Vietnam's economic growth slowed to an estimated annual rate of 5.1 percent in the first quarter of this year, the slowest in three years, with the industrial sector suffering from its smallest expansion since 2011, the government said on Wednesday. 

The Southeast Asian nation has one of the world's fastest growing economies, expanding at around 6 percent annually from 2011-2015 after jumping 7 percent per year over the previous five years. 

Last year, an El Nino-induced drought, an environmental disaster and unfavorable global economic conditions put a brake on Vietnam's gross domestic product (GDP) growth, holding at 6.21 percent, the first slowdown since 2012, placing it behind India, China and the Philippines in Asia.

GDP growth of 5.1 percent from January-March is the slowest pace to be recorded in the first quarter since 2014, when it rose 5.06 percent, based on government data.

"Pending issues such as quality of growth, productivity and low competitiveness remain the challenges to the growth target," the government's General Statistics Office said in its quarterly report.

The Vietnamese government has targeted GDP growth to accelerate by 6.7 percent this year.

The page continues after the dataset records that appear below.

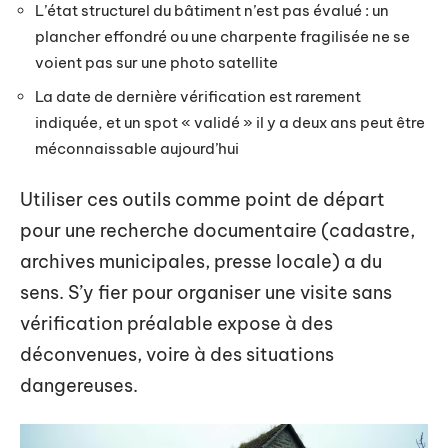
L’état structurel du bâtiment n’est pas évalué : un
plancher effondré ou une charpente fragilisée ne se
voient pas sur une photo satellite
La date de dernière vérification est rarement
indiquée, et un spot « validé » il y a deux ans peut être
méconnaissable aujourd’hui
Utiliser ces outils comme point de départ
pour une recherche documentaire (cadastre,
archives municipales, presse locale) a du
sens. S’y fier pour organiser une visite sans
vérification préalable expose à des
déconvenues, voire à des situations
dangereuses.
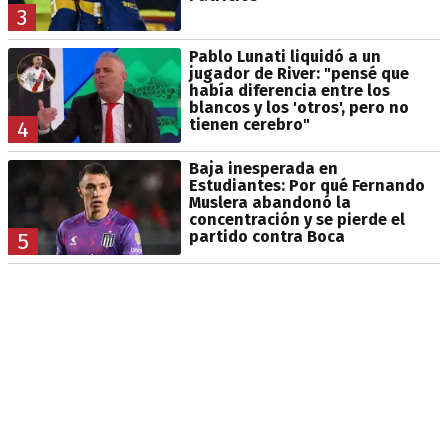
3
Pablo Lunati liquidó a un
jugador de River: "pensé que
había diferencia entre los
blancos y los 'otros', pero no
tienen cerebro"
4
Baja inesperada en
Estudiantes: Por qué Fernando
Muslera abandonó la
concentración y se pierde el
partido contra Boca
5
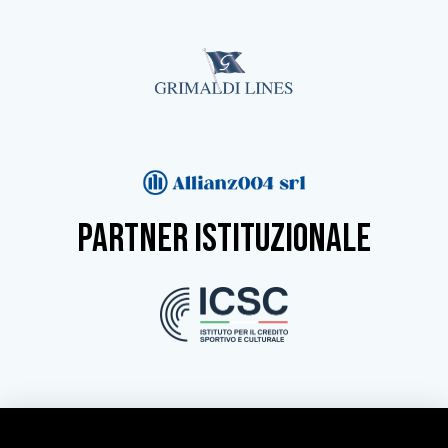
partner istituzionale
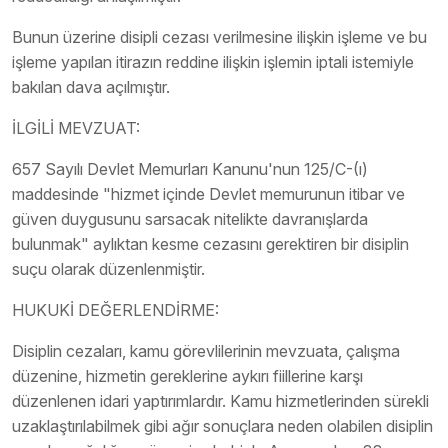
Bunun üzerine disipli cezası verilmesine ilişkin işleme ve bu
işleme yapılan itirazın reddine ilişkin işlemin iptali istemiyle
bakılan dava açılmıştır.
İLGİLİ MEVZUAT:
657 Sayılı Devlet Memurları Kanunu'nun 125/C-(ı)
maddesinde "hizmet içinde Devlet memurunun itibar ve
güven duygusunu sarsacak nitelikte davranışlarda
bulunmak" aylıktan kesme cezasını gerektiren bir disiplin
suçu olarak düzenlenmiştir.
HUKUKİ DEĞERLENDİRME:
Disiplin cezaları, kamu görevlilerinin mevzuata, çalışma
düzenine, hizmetin gereklerine aykırı fiillerine karşı
düzenlenen idari yaptırımlardır. Kamu hizmetlerinden sürekli
uzaklaştırılabilmek gibi ağır sonuçlara neden olabilen disiplin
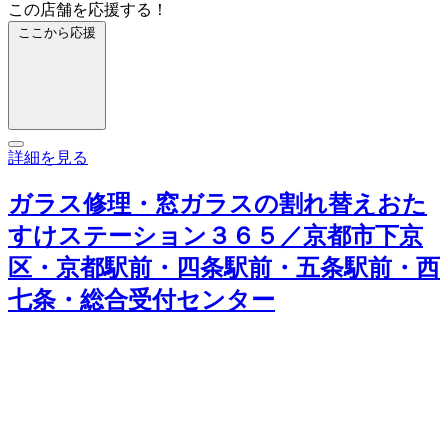
この店舗を応援する！
ここから応援
詳細を見る
ガラス修理・窓ガラスの割れ替えおた
すけステーション３６５／京都市下京
区・京都駅前・四条駅前・五条駅前・西
七条・総合受付センター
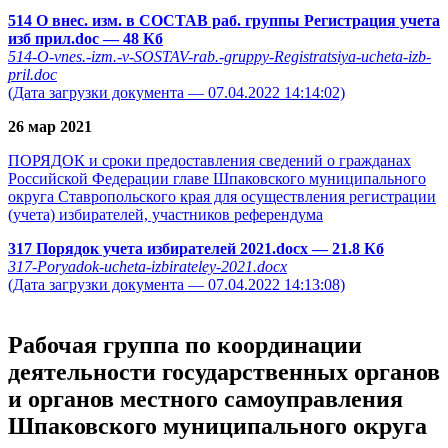
514 О внес. изм. в СОСТАВ раб. группы Регистрация учета
изб прил.doc
— 48 Кб
514-O-vnes.-izm.-v-SOSTAV-rab.-gruppy-Registratsiya-ucheta-izb-
pril.doc
(Дата загрузки документа — 07.04.2022 14:14:02)
26 мар 2021
ПОРЯДОК и сроки предоставления сведений о гражданах
Российской Федерации главе Шпаковского муниципального
округа Ставропольского края для осуществления регистрации
(учета) избирателей, участников референдума
317 Порядок учета избирателей 2021.docx
— 21.8 Кб
317-Poryadok-ucheta-izbirateley-2021.docx
(Дата загрузки документа — 07.04.2022 14:13:08)
Рабочая группа по координации
деятельности государственных органов
и органов местного самоуправления
Шпаковского муниципального округа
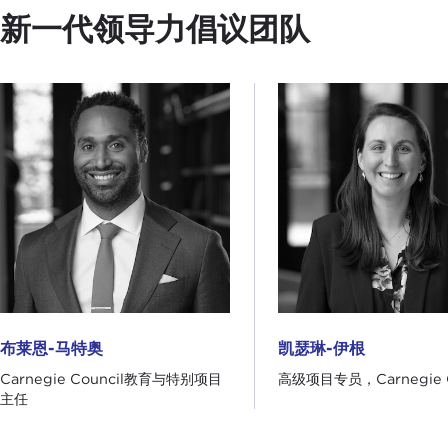
新一代领导力倡议团队
布莱恩-马特奥
凯瑟琳-伊根
布莱恩-马特奥
凯瑟琳-伊根
Carnegie Council教育与特别项目
高级项目专员，Carnegie C
主任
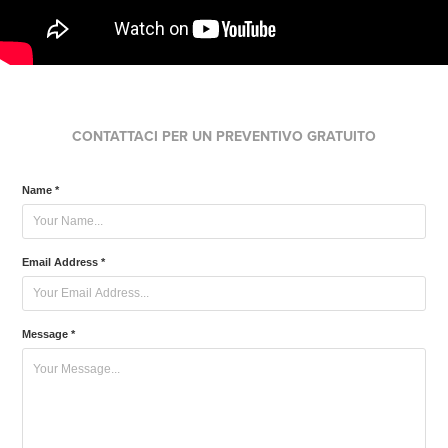
CONTATTACI PER UN PREVENTIVO GRATUITO
Name *
Email Address *
Message *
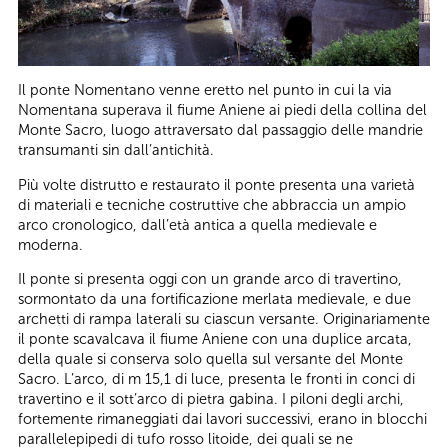
Il ponte Nomentano venne eretto nel punto in cui la via
Nomentana superava il fiume Aniene ai piedi della collina del
Monte Sacro, luogo attraversato dal passaggio delle mandrie
transumanti sin dall’antichità.
Più volte distrutto e restaurato il ponte presenta una varietà
di materiali e tecniche costruttive che abbraccia un ampio
arco cronologico, dall’età antica a quella medievale e
moderna.
Il ponte si presenta oggi con un grande arco di travertino,
sormontato da una fortificazione merlata medievale, e due
archetti di rampa laterali su ciascun versante. Originariamente
il ponte scavalcava il fiume Aniene con una duplice arcata,
della quale si conserva solo quella sul versante del Monte
Sacro. L’arco, di m 15,1 di luce, presenta le fronti in conci di
travertino e il sott’arco di pietra gabina. I piloni degli archi,
fortemente rimaneggiati dai lavori successivi, erano in blocchi
parallelepipedi di tufo rosso litoide, dei quali se ne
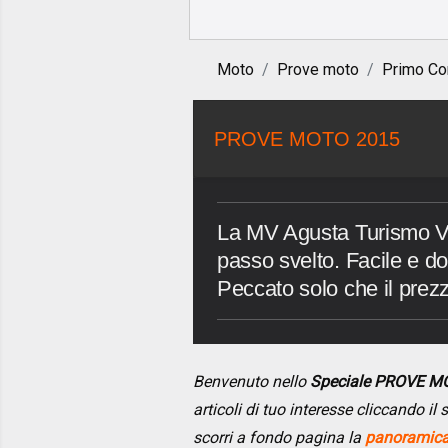
Moto
Prove moto
Primo Co
PROVE MOTO 2015
La MV Agusta Turismo Ve
passo svelto. Facile e doc
Peccato solo che il prezz
Benvenuto nello
Speciale PROVE M
articoli di tuo interesse cliccando i
scorri a fondo pagina la
panoramica 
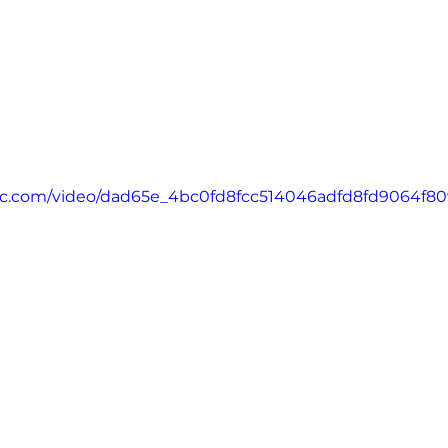
atic.com/video/dad65e_4bc0fd8fcc514046adfd8fd9064f8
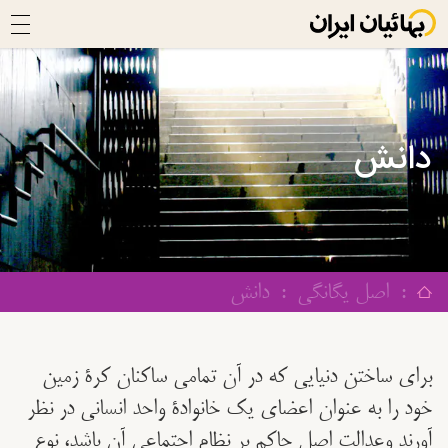
دانش
:
اصل یگانگی
:
دانش
برای ساختن دنیایی که در آن تمامی ساکنان کرۀ زمین
خود را به عنوان اعضای یک خانوادۀ واحد انسانی در نظر
آورند وعدالت اصل حاکم بر نظام اجتماعی آن باشد، نوع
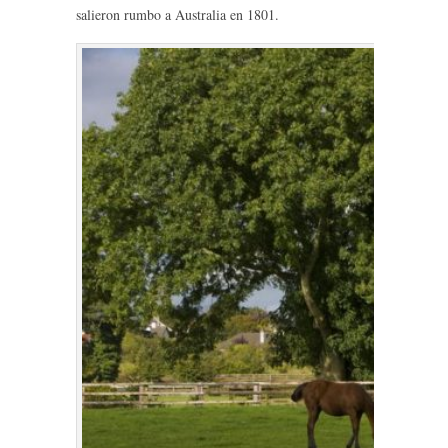
salieron rumbo a Australia en 1801.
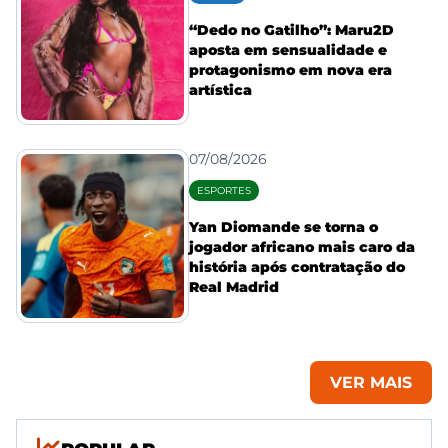
“Dedo no Gatilho”: Maru2D
aposta em sensualidade e
protagonismo em nova era
artística
07/08/2026
ESPORTES
Yan Diomande se torna o
jogador africano mais caro da
história após contratação do
Real Madrid
VER MAIS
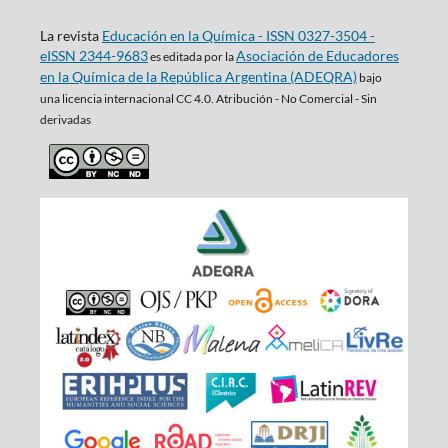
La revista
Educación en la Química - ISSN 0327-3504 -
eISSN 2344-9683
Asociación de Educadores
es editada por la
en la Química de la República Argentina (ADEQRA)
bajo
una
licencia internacional CC 4.0. Atribución - No Comercial - Sin
derivadas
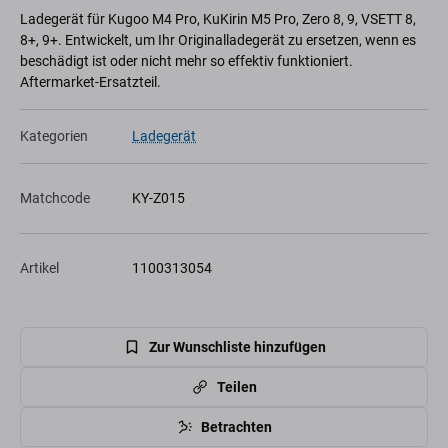
Ladegerät für Kugoo M4 Pro, KuKirin M5 Pro, Zero 8, 9, VSETT 8,
8+, 9+. Entwickelt, um Ihr Originalladegerät zu ersetzen, wenn es
beschädigt ist oder nicht mehr so effektiv funktioniert.
Aftermarket-Ersatzteil.
Kategorien
Ladegerät
Matchcode
KY-Z015
Artikel
1100313054
Zur Wunschliste hinzufügen
Teilen
Betrachten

The industrial sector grew by 3.85 percent in the first quarter from a year ago, the slowest since 2011, with mining decreasing 10 percent and manufacturing and processing also expanding at a slower pace than in the previous two years, the statistics office said.

From a consumption approach, a deficit in trade balance and services has cut 4.42 percentage points of GDP growth in the first quarter, the office said.

After a $1.15 billion surplus in January, the country's trade balance swung to a deficit of $2.04 billion in February and an estimated gap of $1.1 billion in March, leaving the first quarter's trade deficit at $1.9 billion.

Vietnam's annual inflation in March stood at an estimated 4.65 percent, the slowest pace since last November, the statistics office said.

However, a hike in health service and tuition fees, higher demand for food and fuel prices rising 35 percent in the first three months have triggered the country's consumer price index to jump on average 4.96 percent from a year ago, a four-year high, the office said.

Vietnam’s economy would expand at an average of 6.3 percent in the next three years, with all categories of demand buoyed by strong foreign direct investment and manufacturing exports, the World Bank has said.

In the long run, the world is going to see significant shifts in economic order over the next few decades, with Vietnam poised to make the biggest improvement of all, consulting firm PricewaterhouseCoopers said in early February.